Brent slips to near $92

*Weak German industrial data adds to ample supply to pressure prices

07 October 2014, News Wires –
Brent crude oil dipped to near $92 a barrel on Tuesday, a day after hitting another 27-month low, as worries over abundant supply were balanced by a weaker US dollar.

Brent reached a low of $91.25 on Monday, its weakest since June 2012 and down from a high above $115 in June, as plentiful supplies of high quality, light crude oil outweighed demand in the Atlantic basin and Asia.

Brent was down 59 cents at $92.20 a barrel by 1100 GMT. US crude was down 27 cents at $90.07.

US dollar and centsA supply glut in several markets has overwhelmed worries over a potential impact on oil output of conflict in the Middle East even as fighting rages in parts of Iraq, the second-biggest producer in OPEC.

But a slump in the dollar helped stem the decline in oil prices. The US currency suffered its biggest one-day drop since January on Monday against a basket of major currencies.

Oil is priced in dollars on world markets, and a weak greenback makes fuel cheaper for holders of other currencies.

“We’re going through a period of consolidation,” said Tony Machacek, broker at Jefferies in London. “The market is generally a bit oversold after last week’s move, but we are still fundamentally in a downward trend.”

The dramatic collapse in oil over the last few months has led some analysts to suggest that an era of relatively high prices may be coming to an end as production increases faster than consumption.

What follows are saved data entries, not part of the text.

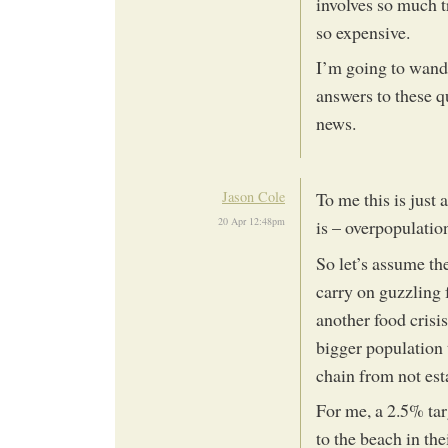
involves so much tr
so expensive.
I’m going to wande
answers to these qu
news.
Jason Cole
To me this is just
20 Apr 12:48pm
is – overpopulatio
So let’s assume the
carry on guzzling f
another food crisi
bigger population t
chain from not est
For me, a 2.5% tar
to the beach in the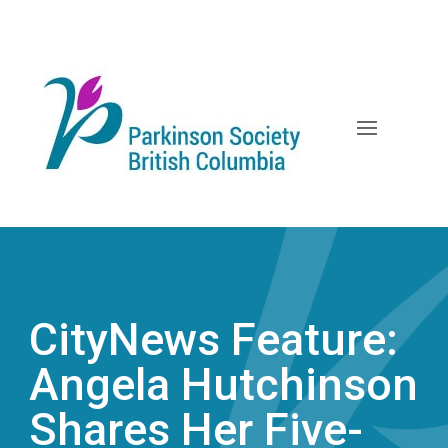
Skip
to
content
CityNews Feature:
Angela Hutchinson
Shares Her Five-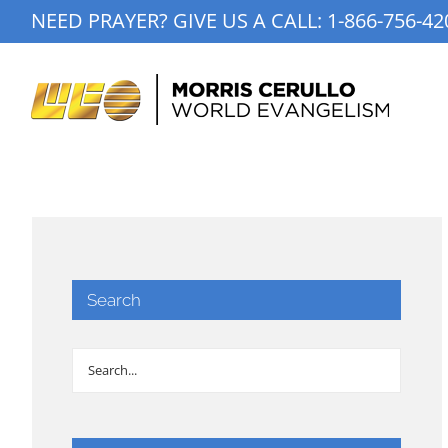
Skip
NEED PRAYER? GIVE US A CALL:
1-866-756-42
to
content
Search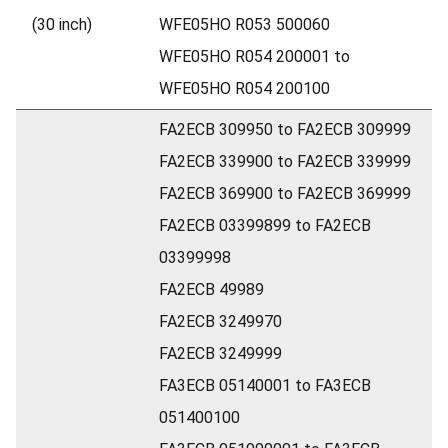
(30 inch)
WFE05HO R053 500060
WFE05HO R054 200001 to
WFE05HO R054 200100
FA2ECB 309950 to FA2ECB 309999
FA2ECB 339900 to FA2ECB 339999
FA2ECB 369900 to FA2ECB 369999
FA2ECB 03399899 to FA2ECB
03399998
FA2ECB 49989
FA2ECB 3249970
FA2ECB 3249999
FA3ECB 05140001 to FA3ECB
051400100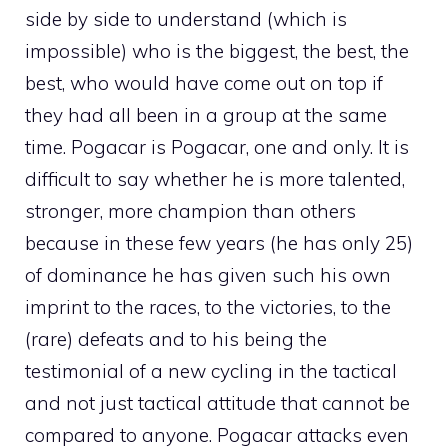
side by side to understand (which is
impossible) who is the biggest, the best, the
best, who would have come out on top if
they had all been in a group at the same
time. Pogacar is Pogacar, one and only. It is
difficult to say whether he is more talented,
stronger, more champion than others
because in these few years (he has only 25)
of dominance he has given such his own
imprint to the races, to the victories, to the
(rare) defeats and to his being the
testimonial of a new cycling in the tactical
and not just tactical attitude that cannot be
compared to anyone. Pogacar attacks even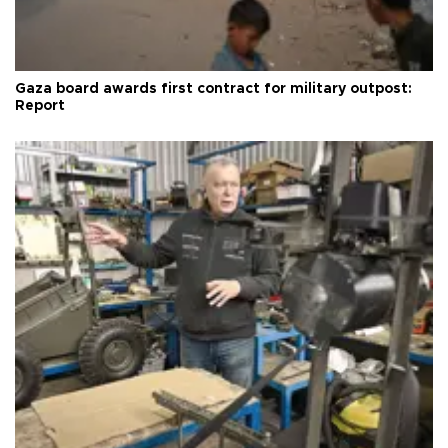
Gaza board awards first contract for military outpost:
Report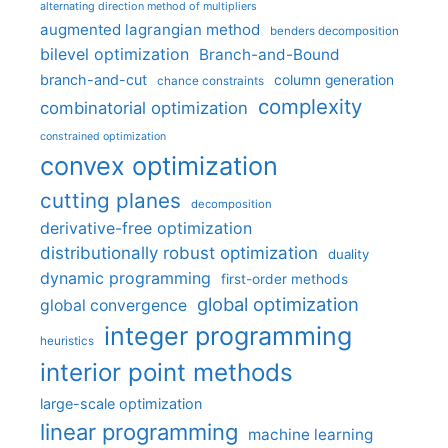
alternating direction method of multipliers
augmented lagrangian method
benders decomposition
bilevel optimization
Branch-and-Bound
branch-and-cut
column generation
chance constraints
complexity
combinatorial optimization
constrained optimization
convex optimization
cutting planes
decomposition
derivative-free optimization
distributionally robust optimization
duality
dynamic programming
first-order methods
global optimization
global convergence
integer programming
heuristics
interior point methods
large-scale optimization
linear programming
machine learning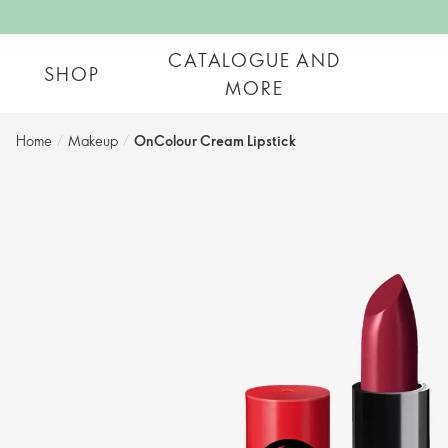
CATALOGUE AND
SHOP
MORE
Home
/
Makeup
/
OnColour Cream Lipstick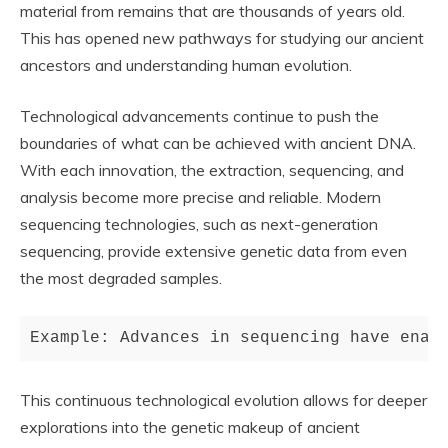
material from remains that are thousands of years old.
This has opened new pathways for studying our ancient
ancestors and understanding human evolution.
Technological advancements continue to push the
boundaries of what can be achieved with ancient DNA.
With each innovation, the extraction, sequencing, and
analysis become more precise and reliable. Modern
sequencing technologies, such as next-generation
sequencing, provide extensive genetic data from even
the most degraded samples.
Example: Advances in sequencing have enab
This continuous technological evolution allows for deeper
explorations into the genetic makeup of ancient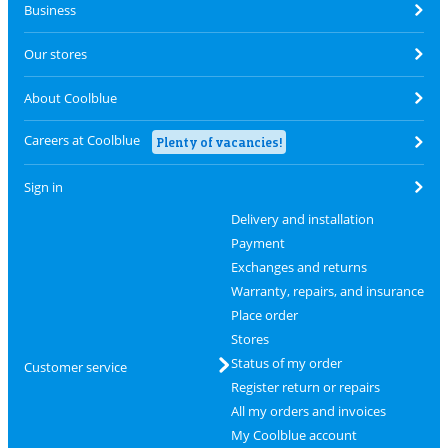
Business
Our stores
About Coolblue
Careers at Coolblue
Plenty of vacancies!
Sign in
Delivery and installation
Payment
Exchanges and returns
Warranty, repairs, and insurance
Place order
Stores
Status of my order
Customer service
Register return or repairs
All my orders and invoices
My Coolblue account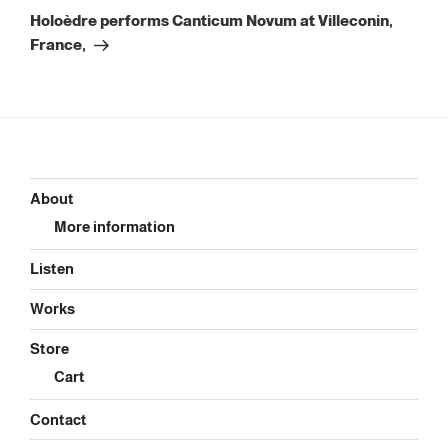
Post
Holoèdre performs Canticum Novum at Villeconin,
France,
About
More information
Listen
Works
Store
Cart
Contact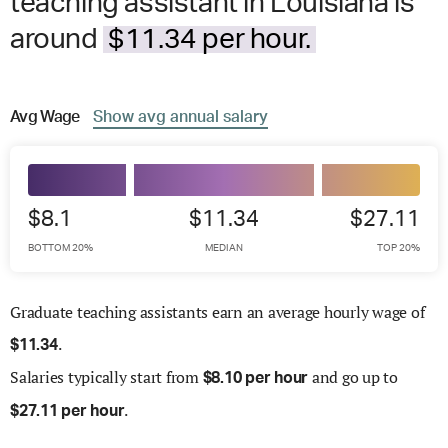
teaching assistant in Louisiana is
around
$11.34 per hour.
Avg
Wage
Show
avg
annual salary
$8.1
$11.34
$27.11
BOTTOM 20%
MEDIAN
TOP 20%
Graduate teaching assistants earn an average hourly wage of
.
$
11.34
Salaries
typically start from
and go up to
$
8.10 per hour
.
$
27.11 per hour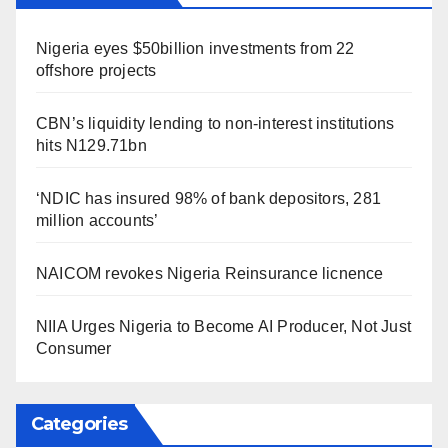
Nigeria eyes $50billion investments from 22
offshore projects
CBN’s liquidity lending to non-interest institutions
hits N129.71bn
‘NDIC has insured 98% of bank depositors, 281
million accounts’
NAICOM revokes Nigeria Reinsurance licnence
NIIA Urges Nigeria to Become AI Producer, Not Just
Consumer
Categories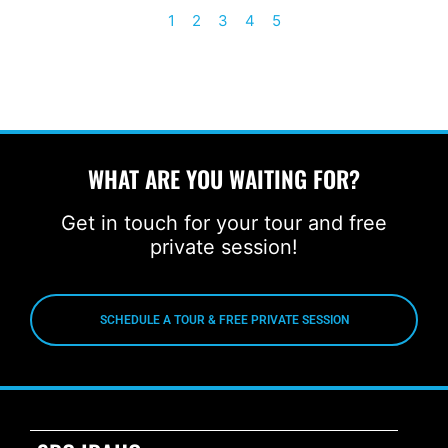
1
2
3
4
5
WHAT ARE YOU WAITING FOR?
Get in touch for your tour and free
private session!
SCHEDULE A TOUR & FREE PRIVATE SESSION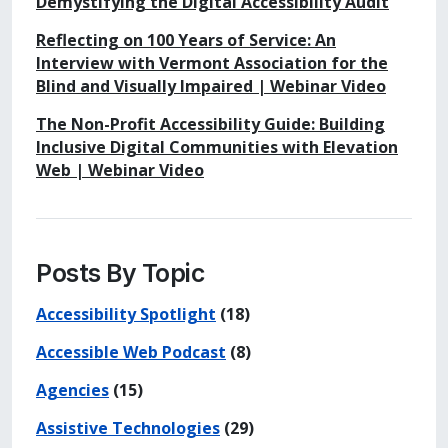
Demystifying the Digital Accessibility Audit
Reflecting on 100 Years of Service: An
Interview with Vermont Association for the
Blind and Visually Impaired | Webinar Video
The Non-Profit Accessibility Guide: Building
Inclusive Digital Communities with Elevation
Web | Webinar Video
Posts By Topic
Accessibility Spotlight
(18)
Accessible Web Podcast
(8)
Agencies
(15)
Assistive Technologies
(29)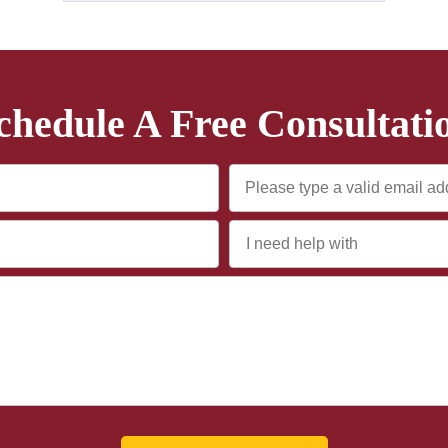
chedule A Free Consultati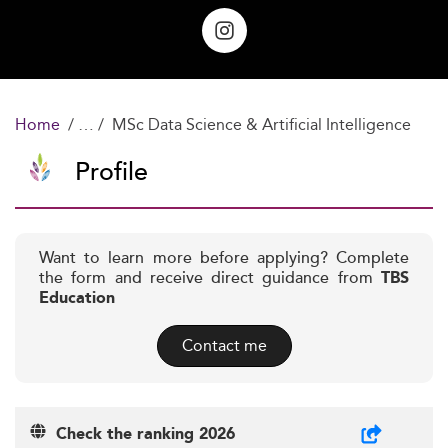
Home
MSc Data Science & Artificial Intelligence
Profile
Want to learn more before applying? Complete
the form and receive direct guidance from
TBS
Education
Contact me
Check the ranking 2026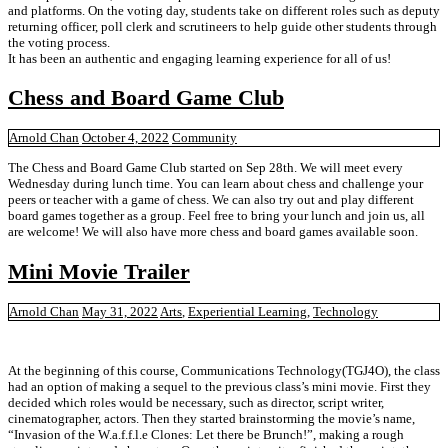
and platforms. On the voting day, students take on different roles such as deputy
returning officer, poll clerk and scrutineers to help guide other students through
the voting process.
It has been an authentic and engaging learning experience for all of us!
Chess and Board Game Club
Arnold Chan
October 4, 2022
Community
The Chess and Board Game Club started on Sep 28th. We will meet every
Wednesday during lunch time. You can learn about chess and challenge your
peers or teacher with a game of chess. We can also try out and play different
board games together as a group. Feel free to bring your lunch and join us, all
are welcome! We will also have more chess and board games available soon.
Mini Movie Trailer
Arnold Chan
May 31, 2022
Arts
,
Experiential Learning
,
Technology
At the beginning of this course, Communications Technology(TGJ4O), the class
had an option of making a sequel to the previous class’s mini movie. First they
decided which roles would be necessary, such as director, script writer,
cinematographer, actors. Then they started brainstorming the movie’s name,
“Invasion of the W.a.f.f.l.e Clones: Let there be Brunch!”, making a rough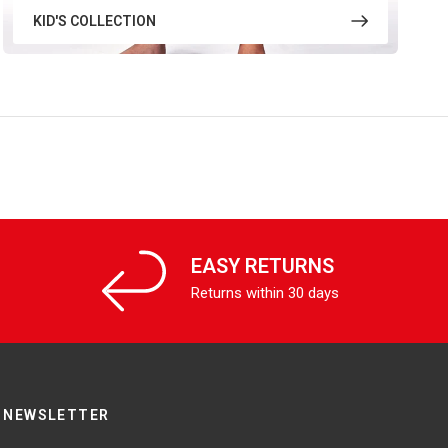
KID'S COLLECTION
EASY RETURNS
Returns within 30 days
NEWSLETTER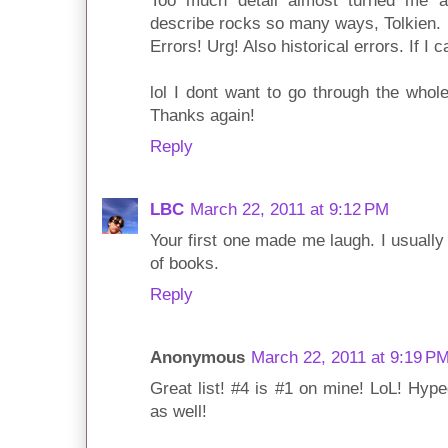
Too much detail almost turned me 
describe rocks so many ways, Tolkien.
Errors! Urg! Also historical errors. If I c
lol I dont want to go through the whole 
Thanks again!
Reply
LBC
March 22, 2011 at 9:12 PM
Your first one made me laugh. I usuall
of books.
Reply
Anonymous
March 22, 2011 at 9:19 P
Great list! #4 is #1 on mine! LoL! Hyp
as well!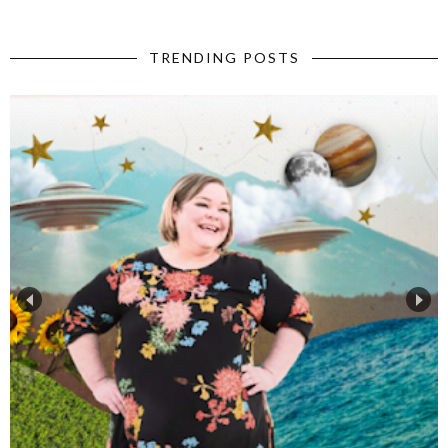
TRENDING POSTS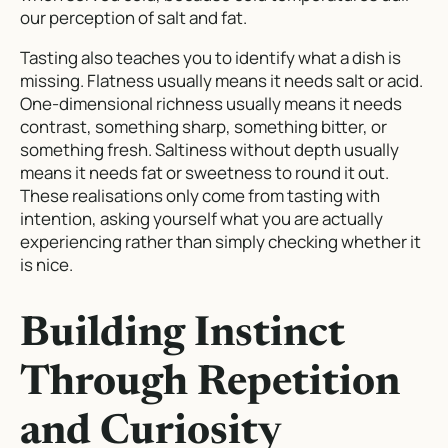
our perception of salt and fat.
Tasting also teaches you to identify what a dish is
missing. Flatness usually means it needs salt or acid.
One-dimensional richness usually means it needs
contrast, something sharp, something bitter, or
something fresh. Saltiness without depth usually
means it needs fat or sweetness to round it out.
These realisations only come from tasting with
intention, asking yourself what you are actually
experiencing rather than simply checking whether it
is nice.
Building Instinct
Through Repetition
and Curiosity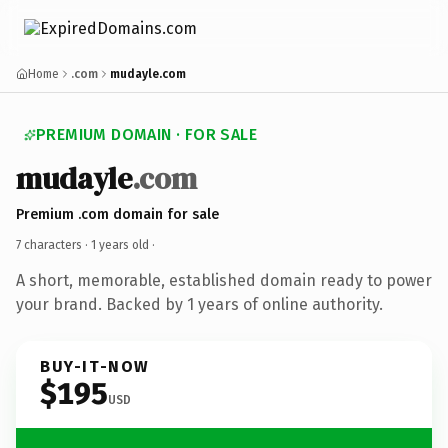
Home
.com
mudayle.com
PREMIUM DOMAIN · FOR SALE
mudayle
.com
Premium .com domain for sale
7 characters ·
1 years old
·
A short, memorable, established domain ready to power
your brand. Backed by 1 years of online authority.
BUY-IT-NOW
$195
USD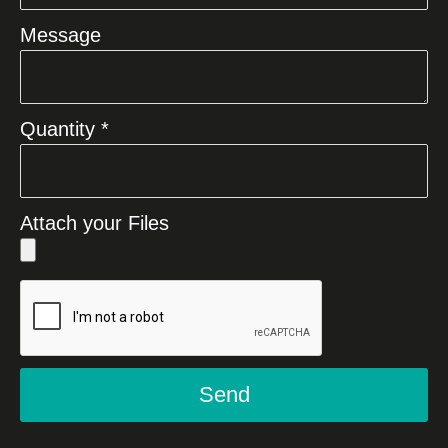
Message
Quantity *
Attach your Files
Send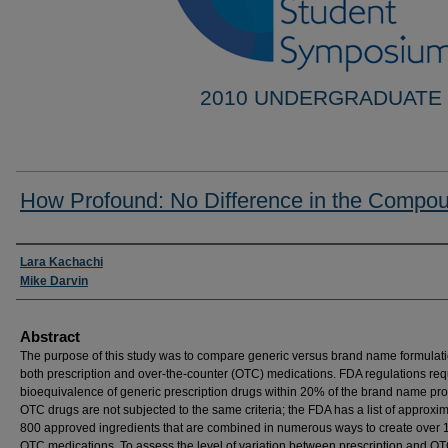
2010 UNDERGRADUATE
How Profound: No Difference in the Compo
Researcher Information
Lara Kachachi
Mike Darvin
Abstract
The purpose of this study was to compare generic versus brand name formulati
both prescription and over-the-counter (OTC) medications. FDA regulations req
bioequivalence of generic prescription drugs within 20% of the brand name pro
OTC drugs are not subjected to the same criteria; the FDA has a list of approxi
800 approved ingredients that are combined in numerous ways to create over
OTC medications. To assess the level of variation between prescription and O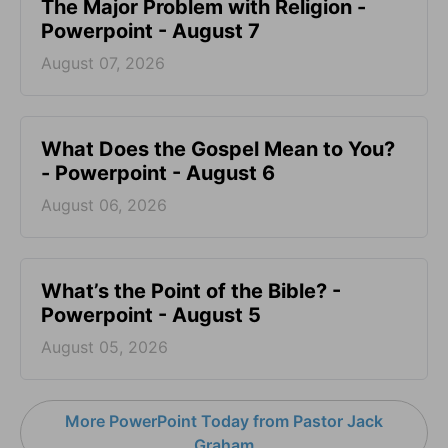
The Major Problem with Religion -
Powerpoint - August 7
August 07, 2026
What Does the Gospel Mean to You?
- Powerpoint - August 6
August 06, 2026
What’s the Point of the Bible? -
Powerpoint - August 5
August 05, 2026
More PowerPoint Today from Pastor Jack
Graham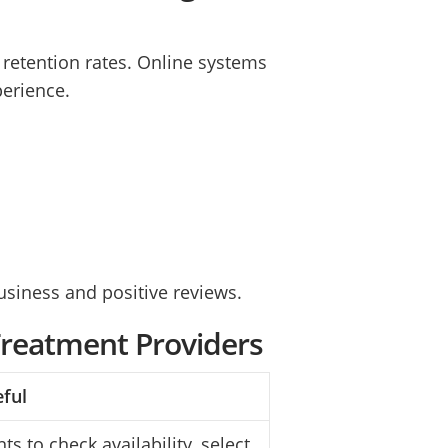
t retention rates. Online systems
perience.
siness and positive reviews.
Treatment Providers
eful
ts to check availability, select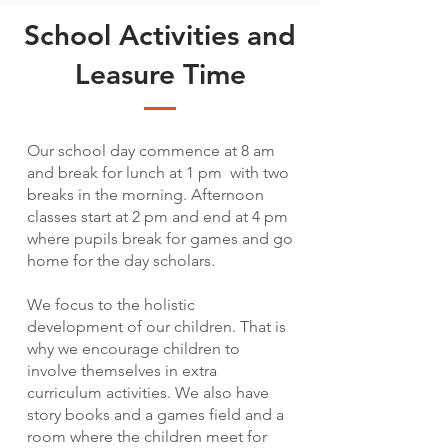
School Activities and
Leasure Time
Our school day commence at 8 am
and break for lunch at 1 pm with two
breaks in the morning. Afternoon
classes start at 2 pm and end at 4 pm
where pupils break for games and go
home for the day scholars.
We focus to the holistic
development of our children. That is
why we encourage children to
involve themselves in extra
curriculum activities. We also have
story books and a games field and a
room where the children meet for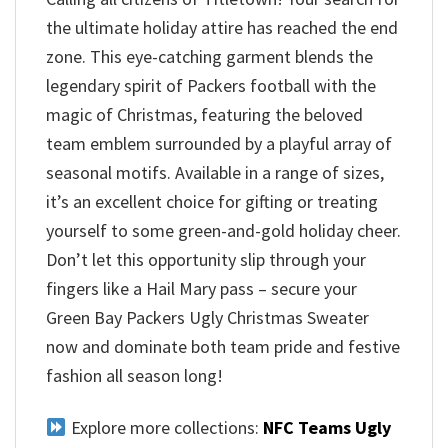
the ultimate holiday attire has reached the end
zone. This eye-catching garment blends the
legendary spirit of Packers football with the
magic of Christmas, featuring the beloved
team emblem surrounded by a playful array of
seasonal motifs. Available in a range of sizes,
it’s an excellent choice for gifting or treating
yourself to some green-and-gold holiday cheer.
Don’t let this opportunity slip through your
fingers like a Hail Mary pass – secure your
Green Bay Packers Ugly Christmas Sweater
now and dominate both team pride and festive
fashion all season long!
Explore more collections:
NFC Teams Ugly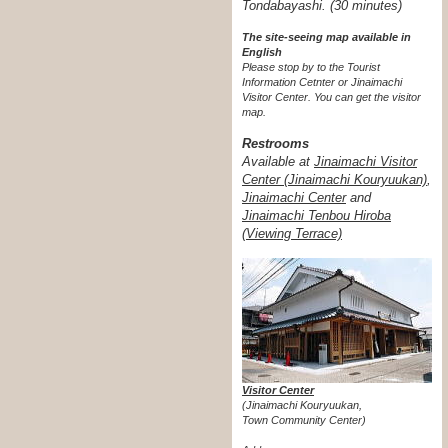
Tondabayashi. (30 minutes)
The site-seeing map available in
English
Please stop by to the Tourist
Information Cetnter or Jinaimachi
Visitor Center.
You can get the visitor
map.
Restrooms
Available at
Jinaimachi Visitor
Center (Jinaimachi Kouryuukan)
,
Jinaimachi Center
and
Jinaimachi Tenbou Hiroba
(Viewing Terrace)
Visitor Center
(Jinaimachi Kouryuukan,
Town Community Center)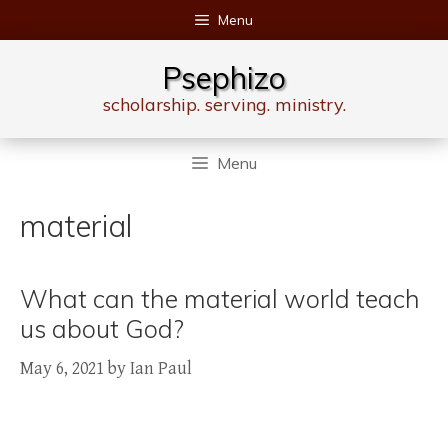
Skip
Menu
to
content
Psephizo
scholarship. serving. ministry.
Menu
material
What can the material world teach
us about God?
May 6, 2021
by
Ian Paul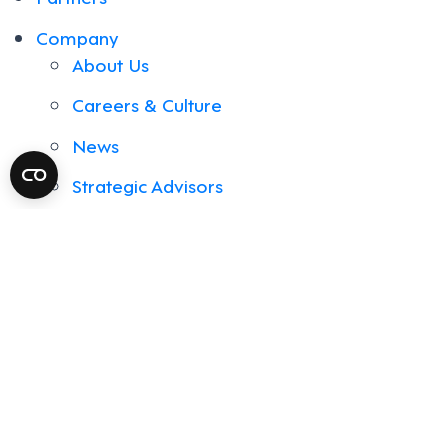
Company
About Us
Careers & Culture
News
Strategic Advisors
Support & Services
Contact Us
Resources
Blog
Events
Library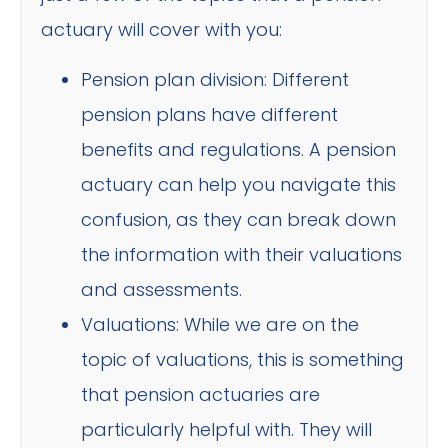
actuary will cover with you:
Pension plan division: Different
pension plans have different
benefits and regulations. A pension
actuary can help you navigate this
confusion, as they can break down
the information with their valuations
and assessments.
Valuations: While we are on the
topic of valuations, this is something
that pension actuaries are
particularly helpful with. They will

German industrial output fell far more than expected in August and posted its biggest drop since early 2009, Economy Ministry data showed on Tuesday, the latest figures to raise question marks about Europe’s largest economy.

“The German data is not painting a good picture,” said Olivier Jakob, markets analyst at Swiss consultancy Petromatrix.

US crude oil output has jumped more than 3 million barrels per day since 2010 at a time when sluggish global economic growth has depressed demand for fuel, while improving energy efficiency and use of alternative fuels have also begun to curb oil demand.

What is happening in oil markets represents “the impact of this tremendous surge in US oil production”, argues Daniel Yergin, vice chairman of IHS and an oil market historian.

Investors awaited US crude inventory data for clues on demand at the world’s top oil consumer.

US crude stocks rose by 1.4 million barrels last week to 358 million barrels, according to a Reuters poll ahead of weekly inventory reports from industry group the American Petroleum Institute (API) and the US Department of Energy’s Energy Information Administration (EIA).

Ministers from the Organization of the Petroleum Exporting Countries meet in Vienna next month to discuss output policy and may decide to reduce production, industry analysts say.

“Until OPEC makes some moves to reduce supply, oil prices are likely to remain under pressure,” said Carsten Fritsch, senior oil and commodities analyst at Commerzbank in Frankfurt.

Oil is still vulnerable to political shocks from the Middle East, traders say.

Islamic State fighters have advanced further into Kobani, a town on the Syrian-Turkish border, showing the insurgents’ resilience and increasing the possibility that Turkey could be dragged into the conflict.

NATO would support member Turkey if it came under attack, alliance Secretary General Jens Stoltenberg said on Monday.